--- RECORDS SUPPLIED Enclosed Below ---
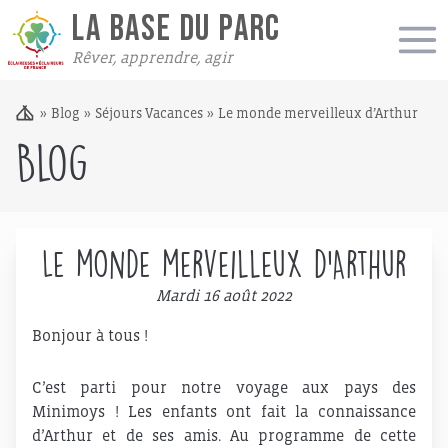
LA BASE DU PARC
Rêver, apprendre, agir
»
Blog
»
Séjours Vacances
»
Le monde merveilleux d’Arthur
Blog
Le monde merveilleux d’Arthur
Mardi 16 août 2022
Bonjour à tous !
C’est parti pour notre voyage aux pays des
Minimoys ! Les enfants ont fait la connaissance
d’Arthur et de ses amis. Au programme de cette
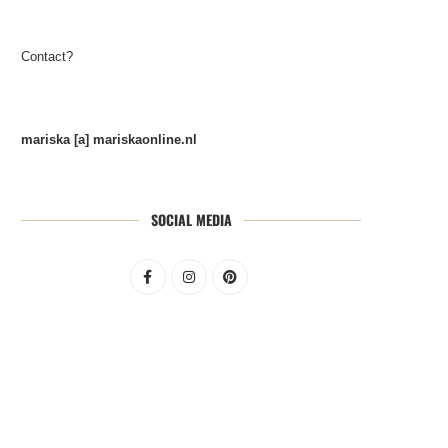
Contact?
mariska [a] mariskaonline.nl
SOCIAL MEDIA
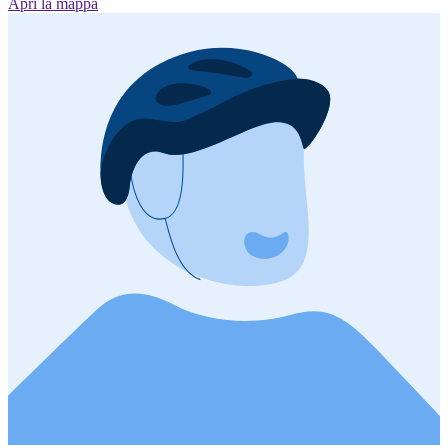
Apri la mappa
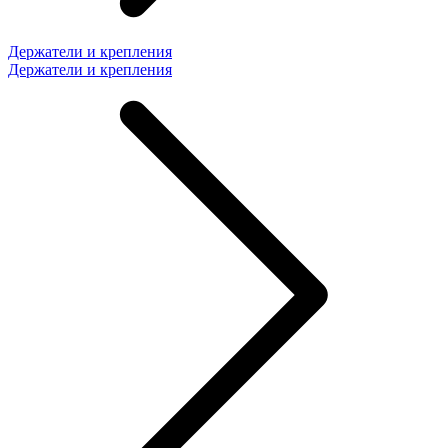
Держатели и крепления
Держатели и крепления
--- End of Enclosed RECORDS SUPPLIED ---
Give the entries above again in full and exactly, but not the pictures.

WRITTEN REPLY:
LA BASE DU PARC
Rêver, apprendre, agir
»
Blog
»
Séjours Vacances
»
Le monde merveilleux d’Arthur
Blog
Le monde merveilleux d’Arthur
Mardi 16 août 2022
Bonjour à tous !
C’est parti pour notre voyage aux pays des
Minimoys ! Les enfants ont fait la connaissance
d’Arthur et de ses amis. Au programme de cette
Contact?
mariska [a] mariskaonline.nl
SOCIAL MEDIA
Apri la mappa
Держатели и крепления
Держатели и крепления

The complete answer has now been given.